Zurich Insurance Group said it could not rule out further writedowns at its troublesome German unit, as it reported a 62 per cent drop in net profits in the third quarter.

Since 2010, Switzerland’s largest insurer by premiums has racked up nearly $1bn in extra charges in Germany and the group warned in October that moves to boost claims provisions at the unit would take about $390m off net income in the third quarter.

As a result, Zurich’s net profit in the three months to the end of September came in at $477m – or SFr3.11 per share – down from $1.2bn a year earlier. Analysts had forecast net profits of $719m, according to a poll by Bloomberg.

Zurich is reviewing its German operations and although Pierre Wauthier, chief financial officer, said “the bulk of the problem” had been dealt with and was specific to Germany, he did not rule out further writedowns.

“Putting finality on anything in the insurance business, which by its very nature is uncertain, is difficult,” he said.

“Should there be any further developments, they would be much smaller.”

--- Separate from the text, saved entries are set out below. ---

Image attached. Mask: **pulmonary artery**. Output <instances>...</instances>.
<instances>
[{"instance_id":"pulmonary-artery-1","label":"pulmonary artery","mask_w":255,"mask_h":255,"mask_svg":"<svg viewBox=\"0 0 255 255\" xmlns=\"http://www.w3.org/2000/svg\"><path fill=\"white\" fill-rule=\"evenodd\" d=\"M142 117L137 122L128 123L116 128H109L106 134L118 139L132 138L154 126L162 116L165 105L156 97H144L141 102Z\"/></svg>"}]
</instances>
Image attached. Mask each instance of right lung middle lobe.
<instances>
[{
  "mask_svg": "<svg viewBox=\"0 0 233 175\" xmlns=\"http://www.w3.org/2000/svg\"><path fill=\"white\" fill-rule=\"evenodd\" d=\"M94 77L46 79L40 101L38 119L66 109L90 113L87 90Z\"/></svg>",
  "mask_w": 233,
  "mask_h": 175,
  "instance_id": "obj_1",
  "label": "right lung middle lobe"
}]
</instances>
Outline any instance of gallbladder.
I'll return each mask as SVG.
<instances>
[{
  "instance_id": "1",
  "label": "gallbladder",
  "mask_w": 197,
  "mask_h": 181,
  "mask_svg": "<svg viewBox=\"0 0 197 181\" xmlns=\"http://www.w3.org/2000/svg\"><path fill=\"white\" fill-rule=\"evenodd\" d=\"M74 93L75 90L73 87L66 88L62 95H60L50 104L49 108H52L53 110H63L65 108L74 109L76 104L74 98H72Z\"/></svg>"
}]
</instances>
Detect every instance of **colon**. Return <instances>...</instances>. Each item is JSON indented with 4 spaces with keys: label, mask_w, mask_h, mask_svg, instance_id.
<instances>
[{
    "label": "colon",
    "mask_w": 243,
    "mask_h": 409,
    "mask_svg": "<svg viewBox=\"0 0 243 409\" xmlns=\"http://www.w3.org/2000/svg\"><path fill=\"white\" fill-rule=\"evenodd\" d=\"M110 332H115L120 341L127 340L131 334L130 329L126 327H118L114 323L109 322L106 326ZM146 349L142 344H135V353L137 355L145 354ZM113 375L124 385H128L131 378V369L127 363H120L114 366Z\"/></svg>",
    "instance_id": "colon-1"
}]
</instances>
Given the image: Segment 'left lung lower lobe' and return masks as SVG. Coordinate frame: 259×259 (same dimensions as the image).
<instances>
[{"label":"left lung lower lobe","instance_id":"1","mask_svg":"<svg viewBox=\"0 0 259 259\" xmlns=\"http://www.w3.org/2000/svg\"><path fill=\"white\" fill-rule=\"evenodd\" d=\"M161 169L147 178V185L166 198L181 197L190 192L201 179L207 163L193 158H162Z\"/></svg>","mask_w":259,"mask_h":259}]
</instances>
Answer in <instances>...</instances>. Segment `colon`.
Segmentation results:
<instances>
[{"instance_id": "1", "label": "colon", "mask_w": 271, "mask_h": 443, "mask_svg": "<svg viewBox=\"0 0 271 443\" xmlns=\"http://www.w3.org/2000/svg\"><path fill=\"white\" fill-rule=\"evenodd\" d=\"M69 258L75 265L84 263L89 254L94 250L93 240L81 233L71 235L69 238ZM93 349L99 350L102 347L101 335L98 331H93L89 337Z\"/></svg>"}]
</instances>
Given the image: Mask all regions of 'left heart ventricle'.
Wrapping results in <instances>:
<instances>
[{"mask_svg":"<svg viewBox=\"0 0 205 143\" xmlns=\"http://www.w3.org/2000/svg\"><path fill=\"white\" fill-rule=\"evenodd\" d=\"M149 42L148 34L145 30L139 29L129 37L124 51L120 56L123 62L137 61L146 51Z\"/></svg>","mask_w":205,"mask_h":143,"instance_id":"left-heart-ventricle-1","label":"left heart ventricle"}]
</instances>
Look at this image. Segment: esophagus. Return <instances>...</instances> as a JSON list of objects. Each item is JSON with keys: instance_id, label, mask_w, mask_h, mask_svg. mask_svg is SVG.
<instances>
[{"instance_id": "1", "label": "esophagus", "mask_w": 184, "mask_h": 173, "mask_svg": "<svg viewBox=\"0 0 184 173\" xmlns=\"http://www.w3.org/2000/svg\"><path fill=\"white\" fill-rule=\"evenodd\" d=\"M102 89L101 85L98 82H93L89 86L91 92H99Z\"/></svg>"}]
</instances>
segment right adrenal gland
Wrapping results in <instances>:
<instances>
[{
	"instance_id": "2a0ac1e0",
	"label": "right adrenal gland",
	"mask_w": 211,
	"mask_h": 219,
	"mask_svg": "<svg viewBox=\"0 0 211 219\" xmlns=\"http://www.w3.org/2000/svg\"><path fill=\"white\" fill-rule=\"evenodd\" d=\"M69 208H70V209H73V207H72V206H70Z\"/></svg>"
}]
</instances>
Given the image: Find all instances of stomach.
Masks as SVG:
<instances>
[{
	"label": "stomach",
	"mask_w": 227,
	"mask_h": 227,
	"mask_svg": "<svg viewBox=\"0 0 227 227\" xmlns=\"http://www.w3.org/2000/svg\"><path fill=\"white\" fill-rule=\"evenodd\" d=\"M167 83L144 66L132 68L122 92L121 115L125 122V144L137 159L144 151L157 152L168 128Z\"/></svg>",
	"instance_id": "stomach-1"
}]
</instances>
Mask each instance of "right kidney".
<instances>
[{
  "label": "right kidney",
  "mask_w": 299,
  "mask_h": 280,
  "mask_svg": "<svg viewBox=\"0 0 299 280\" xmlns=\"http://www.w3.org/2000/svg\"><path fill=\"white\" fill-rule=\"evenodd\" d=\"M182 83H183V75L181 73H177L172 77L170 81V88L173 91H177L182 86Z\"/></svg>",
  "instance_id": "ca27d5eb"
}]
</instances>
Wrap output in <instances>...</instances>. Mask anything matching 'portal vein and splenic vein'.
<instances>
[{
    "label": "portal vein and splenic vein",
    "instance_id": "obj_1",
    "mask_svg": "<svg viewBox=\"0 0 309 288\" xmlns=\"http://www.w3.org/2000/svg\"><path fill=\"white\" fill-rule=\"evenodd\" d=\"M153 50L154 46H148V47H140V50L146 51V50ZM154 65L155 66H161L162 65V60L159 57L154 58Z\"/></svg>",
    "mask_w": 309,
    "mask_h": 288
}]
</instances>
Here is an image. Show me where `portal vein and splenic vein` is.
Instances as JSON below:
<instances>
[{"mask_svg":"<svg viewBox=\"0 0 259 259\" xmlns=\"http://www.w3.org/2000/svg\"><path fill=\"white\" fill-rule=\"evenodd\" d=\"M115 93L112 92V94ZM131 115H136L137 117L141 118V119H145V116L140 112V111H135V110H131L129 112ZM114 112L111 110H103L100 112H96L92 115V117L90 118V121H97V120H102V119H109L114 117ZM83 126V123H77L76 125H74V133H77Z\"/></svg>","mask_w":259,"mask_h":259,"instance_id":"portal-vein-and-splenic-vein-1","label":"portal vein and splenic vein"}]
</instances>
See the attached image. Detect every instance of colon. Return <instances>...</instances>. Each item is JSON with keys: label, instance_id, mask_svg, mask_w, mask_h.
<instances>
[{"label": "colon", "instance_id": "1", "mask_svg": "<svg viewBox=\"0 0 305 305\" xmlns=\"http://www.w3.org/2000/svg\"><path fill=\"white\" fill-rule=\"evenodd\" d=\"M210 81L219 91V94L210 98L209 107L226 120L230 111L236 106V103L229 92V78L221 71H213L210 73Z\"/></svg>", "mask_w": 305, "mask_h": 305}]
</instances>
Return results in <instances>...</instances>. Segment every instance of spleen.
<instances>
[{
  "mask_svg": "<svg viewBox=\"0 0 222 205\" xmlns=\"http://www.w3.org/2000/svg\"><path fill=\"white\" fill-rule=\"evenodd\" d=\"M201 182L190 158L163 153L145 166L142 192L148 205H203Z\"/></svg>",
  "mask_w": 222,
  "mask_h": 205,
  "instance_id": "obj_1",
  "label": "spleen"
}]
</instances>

Total business volumes – which include written premiums, policy fees, insurance deposits and management fees – improved 5 per cent to $16.5bn, helped by robust performances in the US and Latin America.

Operating profits in the general insurance division, which accounts for more than half of Zurich’s business, were up 5 per cent, with the writedowns in Germany offset by a relative lack of natural disasters as well as improved underwriting and cost management. Zurich said it had pushed through average rate increases of 3.6 per cent.

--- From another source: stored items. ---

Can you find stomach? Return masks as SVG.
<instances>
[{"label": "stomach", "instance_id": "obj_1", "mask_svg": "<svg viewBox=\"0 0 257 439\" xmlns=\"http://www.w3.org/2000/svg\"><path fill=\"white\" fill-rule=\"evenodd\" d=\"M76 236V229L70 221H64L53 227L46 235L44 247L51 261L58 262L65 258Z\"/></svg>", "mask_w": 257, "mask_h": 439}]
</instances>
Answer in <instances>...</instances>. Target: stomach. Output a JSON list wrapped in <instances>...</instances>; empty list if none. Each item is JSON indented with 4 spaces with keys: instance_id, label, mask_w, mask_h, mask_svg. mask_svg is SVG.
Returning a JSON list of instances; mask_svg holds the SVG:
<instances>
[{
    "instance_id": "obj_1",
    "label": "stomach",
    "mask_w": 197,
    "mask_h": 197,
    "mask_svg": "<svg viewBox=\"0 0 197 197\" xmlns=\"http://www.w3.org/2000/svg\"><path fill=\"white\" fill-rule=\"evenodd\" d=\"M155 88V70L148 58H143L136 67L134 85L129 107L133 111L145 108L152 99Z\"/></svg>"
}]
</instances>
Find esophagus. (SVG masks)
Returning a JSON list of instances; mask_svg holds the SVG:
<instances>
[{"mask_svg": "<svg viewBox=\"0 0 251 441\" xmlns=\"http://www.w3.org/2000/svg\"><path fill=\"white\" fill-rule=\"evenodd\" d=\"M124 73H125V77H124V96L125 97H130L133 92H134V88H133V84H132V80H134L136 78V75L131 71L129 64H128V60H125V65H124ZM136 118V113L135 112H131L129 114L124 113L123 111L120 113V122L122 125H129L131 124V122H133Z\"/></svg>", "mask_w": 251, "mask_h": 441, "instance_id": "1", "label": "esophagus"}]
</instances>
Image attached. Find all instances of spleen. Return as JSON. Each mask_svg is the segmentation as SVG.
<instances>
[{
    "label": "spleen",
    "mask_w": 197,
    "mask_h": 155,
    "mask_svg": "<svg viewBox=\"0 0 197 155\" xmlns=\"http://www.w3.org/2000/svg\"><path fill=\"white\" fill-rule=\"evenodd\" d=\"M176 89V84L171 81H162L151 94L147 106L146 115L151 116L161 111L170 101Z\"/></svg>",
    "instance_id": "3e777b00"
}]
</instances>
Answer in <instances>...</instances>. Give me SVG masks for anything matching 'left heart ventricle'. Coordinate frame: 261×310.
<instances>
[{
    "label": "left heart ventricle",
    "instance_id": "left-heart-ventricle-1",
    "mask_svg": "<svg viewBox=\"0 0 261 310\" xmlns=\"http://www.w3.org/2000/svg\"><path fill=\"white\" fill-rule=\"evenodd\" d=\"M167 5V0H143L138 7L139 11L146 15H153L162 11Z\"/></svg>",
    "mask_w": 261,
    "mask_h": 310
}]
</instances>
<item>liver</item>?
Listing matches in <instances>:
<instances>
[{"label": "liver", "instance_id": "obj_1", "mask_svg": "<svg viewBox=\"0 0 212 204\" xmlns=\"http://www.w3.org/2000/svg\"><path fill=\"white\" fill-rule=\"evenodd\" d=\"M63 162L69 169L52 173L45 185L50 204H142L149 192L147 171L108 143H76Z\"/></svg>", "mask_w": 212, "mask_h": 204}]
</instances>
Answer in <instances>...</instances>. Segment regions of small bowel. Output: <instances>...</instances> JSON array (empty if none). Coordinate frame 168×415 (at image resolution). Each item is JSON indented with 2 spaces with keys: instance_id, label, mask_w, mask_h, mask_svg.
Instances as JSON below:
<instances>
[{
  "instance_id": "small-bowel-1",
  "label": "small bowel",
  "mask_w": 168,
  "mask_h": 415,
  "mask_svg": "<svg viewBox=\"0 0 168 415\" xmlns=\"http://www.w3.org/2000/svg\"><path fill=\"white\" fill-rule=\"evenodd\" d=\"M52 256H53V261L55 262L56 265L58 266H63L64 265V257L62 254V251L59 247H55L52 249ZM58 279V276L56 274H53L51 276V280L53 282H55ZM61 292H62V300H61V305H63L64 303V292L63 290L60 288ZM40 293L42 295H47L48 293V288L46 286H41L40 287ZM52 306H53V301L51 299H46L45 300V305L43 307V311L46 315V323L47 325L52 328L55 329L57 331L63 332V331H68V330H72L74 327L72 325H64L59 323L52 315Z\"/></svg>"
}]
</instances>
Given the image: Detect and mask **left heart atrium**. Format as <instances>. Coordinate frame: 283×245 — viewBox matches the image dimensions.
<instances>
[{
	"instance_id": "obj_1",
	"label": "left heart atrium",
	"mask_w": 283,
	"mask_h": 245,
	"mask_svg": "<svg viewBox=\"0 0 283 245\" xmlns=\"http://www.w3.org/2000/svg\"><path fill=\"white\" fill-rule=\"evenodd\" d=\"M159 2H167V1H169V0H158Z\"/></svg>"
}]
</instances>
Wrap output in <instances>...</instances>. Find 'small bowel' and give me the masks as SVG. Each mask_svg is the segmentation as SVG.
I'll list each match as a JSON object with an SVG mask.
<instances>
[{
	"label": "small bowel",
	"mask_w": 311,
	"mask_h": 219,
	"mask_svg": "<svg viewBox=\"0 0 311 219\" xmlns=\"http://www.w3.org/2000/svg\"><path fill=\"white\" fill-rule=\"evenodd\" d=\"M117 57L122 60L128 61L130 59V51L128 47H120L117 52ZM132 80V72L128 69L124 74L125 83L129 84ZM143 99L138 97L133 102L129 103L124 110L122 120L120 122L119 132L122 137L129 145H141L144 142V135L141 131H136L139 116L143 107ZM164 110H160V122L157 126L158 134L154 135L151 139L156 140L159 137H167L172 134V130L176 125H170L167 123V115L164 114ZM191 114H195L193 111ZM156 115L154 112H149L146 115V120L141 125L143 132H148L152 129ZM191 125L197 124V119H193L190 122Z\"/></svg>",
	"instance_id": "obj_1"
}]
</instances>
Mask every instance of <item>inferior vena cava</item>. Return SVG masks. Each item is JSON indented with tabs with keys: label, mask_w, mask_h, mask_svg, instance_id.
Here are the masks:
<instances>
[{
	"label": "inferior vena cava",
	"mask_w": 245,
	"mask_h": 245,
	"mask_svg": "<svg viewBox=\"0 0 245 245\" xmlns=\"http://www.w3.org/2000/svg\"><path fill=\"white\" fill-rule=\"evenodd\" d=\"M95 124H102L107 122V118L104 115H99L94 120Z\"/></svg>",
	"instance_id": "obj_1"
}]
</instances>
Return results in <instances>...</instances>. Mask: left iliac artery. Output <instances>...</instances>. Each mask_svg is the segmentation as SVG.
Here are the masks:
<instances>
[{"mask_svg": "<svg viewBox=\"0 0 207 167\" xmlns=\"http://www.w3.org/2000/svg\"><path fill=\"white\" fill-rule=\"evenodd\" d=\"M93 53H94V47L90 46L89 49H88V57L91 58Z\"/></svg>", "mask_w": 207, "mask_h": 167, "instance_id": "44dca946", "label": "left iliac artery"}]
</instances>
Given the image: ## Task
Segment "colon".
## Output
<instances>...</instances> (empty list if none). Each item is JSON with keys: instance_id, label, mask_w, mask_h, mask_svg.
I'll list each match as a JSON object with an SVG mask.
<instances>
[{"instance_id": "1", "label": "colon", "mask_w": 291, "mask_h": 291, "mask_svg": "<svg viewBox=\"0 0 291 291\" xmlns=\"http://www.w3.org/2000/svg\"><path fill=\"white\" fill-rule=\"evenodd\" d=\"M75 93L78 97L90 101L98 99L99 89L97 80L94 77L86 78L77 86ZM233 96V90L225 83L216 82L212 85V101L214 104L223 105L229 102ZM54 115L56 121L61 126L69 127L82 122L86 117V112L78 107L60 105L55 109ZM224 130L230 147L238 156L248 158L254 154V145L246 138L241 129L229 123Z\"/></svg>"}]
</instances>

By contrast, in the life insurance division, operating profits fell 5 per cent, as low interest rates depressed the group’s net investment margin. Zurich said it was adapting by shifting its product mix away from savings towards fee-based products.

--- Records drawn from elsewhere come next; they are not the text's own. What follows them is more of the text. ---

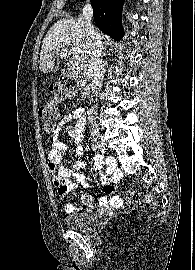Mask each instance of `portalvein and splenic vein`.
I'll list each match as a JSON object with an SVG mask.
<instances>
[{"label":"portal vein and splenic vein","instance_id":"portal-vein-and-splenic-vein-1","mask_svg":"<svg viewBox=\"0 0 195 270\" xmlns=\"http://www.w3.org/2000/svg\"><path fill=\"white\" fill-rule=\"evenodd\" d=\"M63 42H64V44H66V45H71V41H70L69 39H65V40H63ZM70 53H71V55H72L73 57H79V55H80V50L72 49Z\"/></svg>","mask_w":195,"mask_h":270}]
</instances>
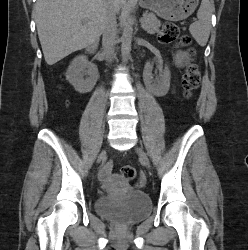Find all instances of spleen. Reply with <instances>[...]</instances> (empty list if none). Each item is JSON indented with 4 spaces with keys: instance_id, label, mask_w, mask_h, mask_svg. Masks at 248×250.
Listing matches in <instances>:
<instances>
[{
    "instance_id": "obj_1",
    "label": "spleen",
    "mask_w": 248,
    "mask_h": 250,
    "mask_svg": "<svg viewBox=\"0 0 248 250\" xmlns=\"http://www.w3.org/2000/svg\"><path fill=\"white\" fill-rule=\"evenodd\" d=\"M213 6L209 0H202L197 12L198 21L191 24L189 31L200 46H205L211 30V14Z\"/></svg>"
}]
</instances>
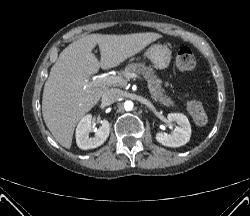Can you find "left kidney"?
<instances>
[{"label":"left kidney","instance_id":"left-kidney-1","mask_svg":"<svg viewBox=\"0 0 250 216\" xmlns=\"http://www.w3.org/2000/svg\"><path fill=\"white\" fill-rule=\"evenodd\" d=\"M170 122L178 124L172 134L157 133L156 140L167 147H180L185 145L191 136V126L188 118L181 113H170L167 116Z\"/></svg>","mask_w":250,"mask_h":216}]
</instances>
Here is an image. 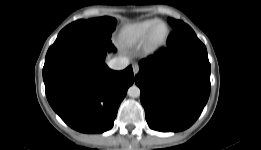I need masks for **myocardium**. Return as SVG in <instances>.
<instances>
[{
    "label": "myocardium",
    "instance_id": "f54148a6",
    "mask_svg": "<svg viewBox=\"0 0 261 150\" xmlns=\"http://www.w3.org/2000/svg\"><path fill=\"white\" fill-rule=\"evenodd\" d=\"M160 25L165 26L166 33L162 38L157 39L155 37V31H156L157 27L160 26ZM169 34H170V29H169V26L165 22H163V21L156 22L153 25V27L150 29V31H149L146 39H145L146 46L148 48H157V47L162 46L167 41Z\"/></svg>",
    "mask_w": 261,
    "mask_h": 150
}]
</instances>
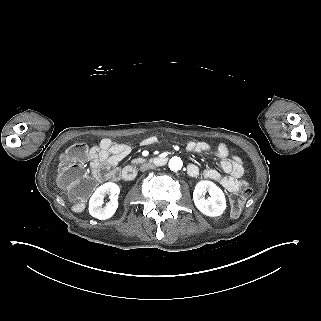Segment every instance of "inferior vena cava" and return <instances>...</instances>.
<instances>
[{"instance_id": "obj_1", "label": "inferior vena cava", "mask_w": 321, "mask_h": 321, "mask_svg": "<svg viewBox=\"0 0 321 321\" xmlns=\"http://www.w3.org/2000/svg\"><path fill=\"white\" fill-rule=\"evenodd\" d=\"M153 168H155L154 164H152V163H144V164L141 165L140 170L141 171H146V170L153 169Z\"/></svg>"}]
</instances>
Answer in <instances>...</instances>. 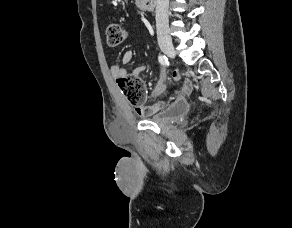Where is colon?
<instances>
[{
    "instance_id": "1",
    "label": "colon",
    "mask_w": 292,
    "mask_h": 228,
    "mask_svg": "<svg viewBox=\"0 0 292 228\" xmlns=\"http://www.w3.org/2000/svg\"><path fill=\"white\" fill-rule=\"evenodd\" d=\"M106 38L110 46H118L128 38V31L118 23H110L106 28ZM119 88L127 101L135 108H141L145 100V89L141 79L126 75L117 79Z\"/></svg>"
}]
</instances>
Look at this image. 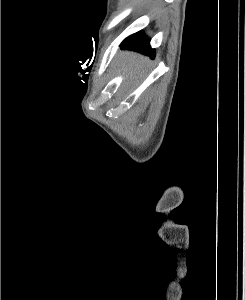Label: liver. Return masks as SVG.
<instances>
[{"label":"liver","instance_id":"1","mask_svg":"<svg viewBox=\"0 0 245 300\" xmlns=\"http://www.w3.org/2000/svg\"><path fill=\"white\" fill-rule=\"evenodd\" d=\"M149 59L132 52H123L120 66L128 71L130 80H137L145 71Z\"/></svg>","mask_w":245,"mask_h":300}]
</instances>
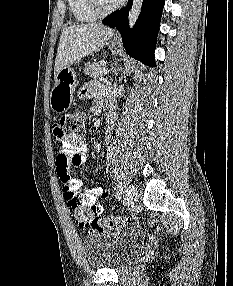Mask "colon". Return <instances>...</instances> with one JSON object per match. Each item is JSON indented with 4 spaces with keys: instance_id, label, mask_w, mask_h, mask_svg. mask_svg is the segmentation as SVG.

Profits at the Farmers business suffered a 9 per cent decline, mainly because of underwriting losses caused by higher than expected weather damage.

Mr Wauthier said that the group remained well positioned to deal with the challenge of a low growth, low interest rate environment, but that it was too soon to gauge the impact of Hurricane Sandy on Zurich’s business.

“Clearly this is a big one, and it will have an impact on our results, but it’s far too early to give an indication of the cost.” he said, adding that Zurich had an agreement under which a syndicate of reinsurers would assume a percentage of any losses in excess of $500m.

“However, it’s far too early to say that we would even reach that limit,” he said, pointing out that Hurricane Irene cost the company $100m.

Shares in the company fell 3.96 per cent to SFr232.10 in early morning trading in Zürich.